The study involved researchers from Jefferson and Wills Eye Hospital (which serves as its ophthalmology department), Dartmouth Medical School, and Johns Hopkins University School of Medicine.
About two million Americans over the age of 50 have vision loss because of macular degeneration. It becomes more common with age, affecting 4 percent of people in their 80s and 12.5 percent of those above 90.
As it progresses, the disease causes a blurry spot near the center of vision that can make it hard to read, drive, watch television, or do anything else that requires clear eyesight. Research has found that people with macular degeneration may withdraw from activities they once enjoyed, putting them at higher risk for clinical depression.
Barry Rovner, a Jefferson geriatric psychiatrist who led the study, said that most macular degeneration patients receive no mental health treatment. He became interested in their problems because his office was located in Wills Eye Hospital and neighboring doctors began telling him about their patients' problems.
Allen Ho, a retina specialist at Wills, said it's easy enough to see why macular degeneration patients become depressed. "When you're a grandmother, what do you want to do?" he asked. "You want to read a book. You want to see your grandchild's face and you want to drive a car." Macular degeneration can make all of those things difficult.
Depressed patients are at higher risk for death, Rovner said, and require more costly care. Ho said they are also less likely to follow doctors' orders.
At first, Rovner said, he tried giving the eye patients antidepressants, but those didn't work. "The kind of depression people have when they lose their vision is not a kind of depression that pills make better," he said.
His elderly patients were discouraged and demoralized because of a new disability, not a problem with their brains.
He next tried "problem-solving therapy," an approach that urged patients to identify what's wrong and find a solution. It worked, but only a little.
For the study, Rovner developed a practical treatment that used a novel tactic: Occupational therapists, who usually focus on physical problems, were taught to help patients adjust both physically and emotionally.

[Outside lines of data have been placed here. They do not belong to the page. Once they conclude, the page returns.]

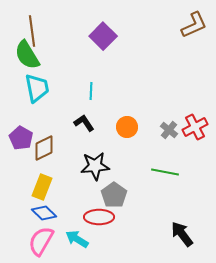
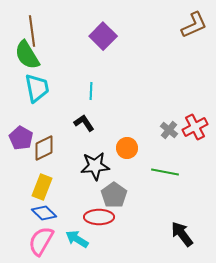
orange circle: moved 21 px down
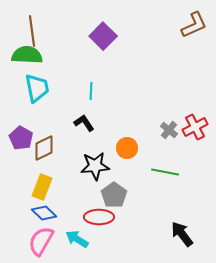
green semicircle: rotated 124 degrees clockwise
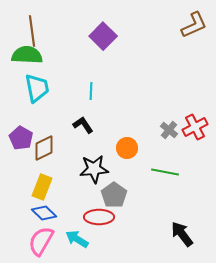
black L-shape: moved 1 px left, 2 px down
black star: moved 1 px left, 3 px down
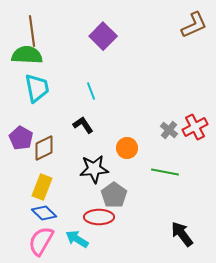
cyan line: rotated 24 degrees counterclockwise
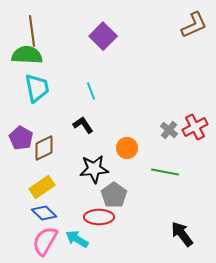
yellow rectangle: rotated 35 degrees clockwise
pink semicircle: moved 4 px right
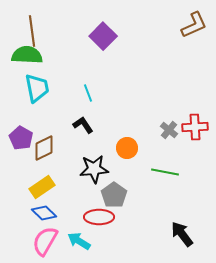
cyan line: moved 3 px left, 2 px down
red cross: rotated 25 degrees clockwise
cyan arrow: moved 2 px right, 2 px down
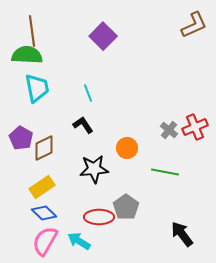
red cross: rotated 20 degrees counterclockwise
gray pentagon: moved 12 px right, 12 px down
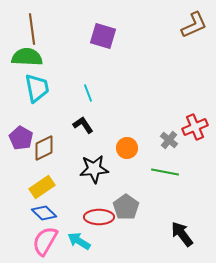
brown line: moved 2 px up
purple square: rotated 28 degrees counterclockwise
green semicircle: moved 2 px down
gray cross: moved 10 px down
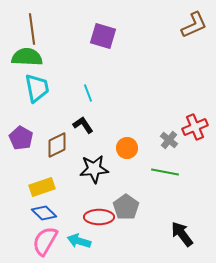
brown diamond: moved 13 px right, 3 px up
yellow rectangle: rotated 15 degrees clockwise
cyan arrow: rotated 15 degrees counterclockwise
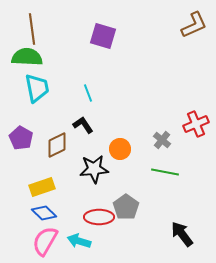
red cross: moved 1 px right, 3 px up
gray cross: moved 7 px left
orange circle: moved 7 px left, 1 px down
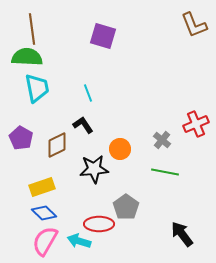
brown L-shape: rotated 92 degrees clockwise
red ellipse: moved 7 px down
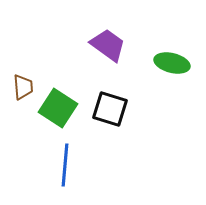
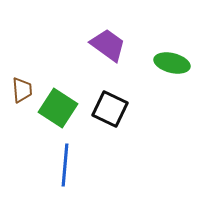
brown trapezoid: moved 1 px left, 3 px down
black square: rotated 9 degrees clockwise
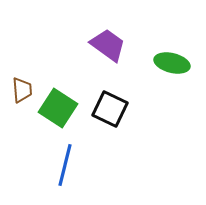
blue line: rotated 9 degrees clockwise
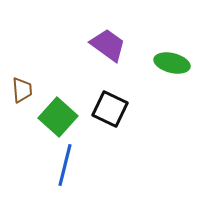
green square: moved 9 px down; rotated 9 degrees clockwise
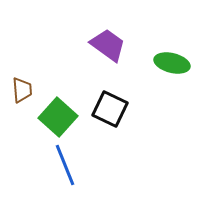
blue line: rotated 36 degrees counterclockwise
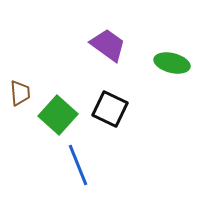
brown trapezoid: moved 2 px left, 3 px down
green square: moved 2 px up
blue line: moved 13 px right
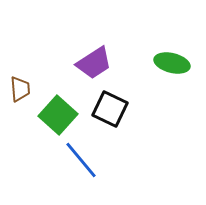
purple trapezoid: moved 14 px left, 18 px down; rotated 111 degrees clockwise
brown trapezoid: moved 4 px up
blue line: moved 3 px right, 5 px up; rotated 18 degrees counterclockwise
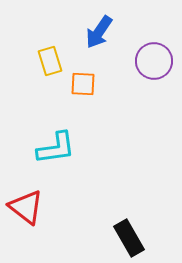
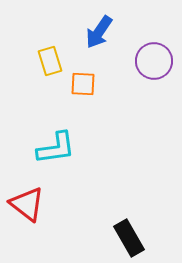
red triangle: moved 1 px right, 3 px up
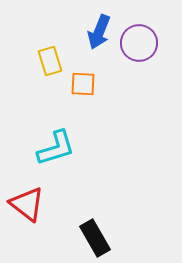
blue arrow: rotated 12 degrees counterclockwise
purple circle: moved 15 px left, 18 px up
cyan L-shape: rotated 9 degrees counterclockwise
black rectangle: moved 34 px left
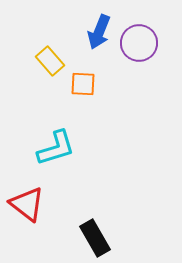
yellow rectangle: rotated 24 degrees counterclockwise
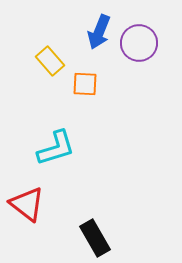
orange square: moved 2 px right
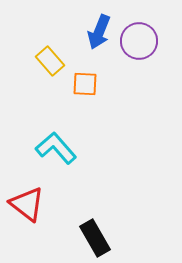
purple circle: moved 2 px up
cyan L-shape: rotated 114 degrees counterclockwise
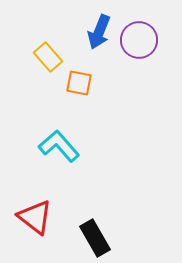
purple circle: moved 1 px up
yellow rectangle: moved 2 px left, 4 px up
orange square: moved 6 px left, 1 px up; rotated 8 degrees clockwise
cyan L-shape: moved 3 px right, 2 px up
red triangle: moved 8 px right, 13 px down
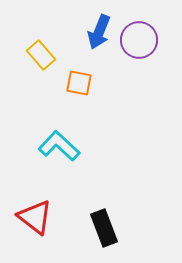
yellow rectangle: moved 7 px left, 2 px up
cyan L-shape: rotated 6 degrees counterclockwise
black rectangle: moved 9 px right, 10 px up; rotated 9 degrees clockwise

The therapists, who visited patients at home six times over four months, helped patients brighten lights in their houses, use adaptive devices, or sit closer to the television. They also explained that the risk for depression grows when people stop doing what they enjoy.
If a patient liked to take walks, for example, but was afraid of falling, the therapist would develop a detailed plan for walking, including which friend to call and when to go. Patients were asked to write down how they felt when they did something that was likely to boost morale.
The idea, Rovner said, was to counteract the fears that were preventing patients from doing things they enjoyed.
To make sure that simply getting attention wasn't the key ingredient, the control group talked about their problems with a masters-level therapist. Rovner considered that a placebo.
Medicare will pay for occupational therapy when ordered by a physician, although Rovner said reimbursement is too low to support widespread use.
The approach, though, could potentially help any patient whose life was changed suddenly by a health problem such as a heart attack or stroke. "This kind of therapy is broadly applicable," Rovner said.
Ho said the study has inspired Wills Eye to give the mental health problems of its patients more attention. "We want to develop programs that address the whole patient," he said.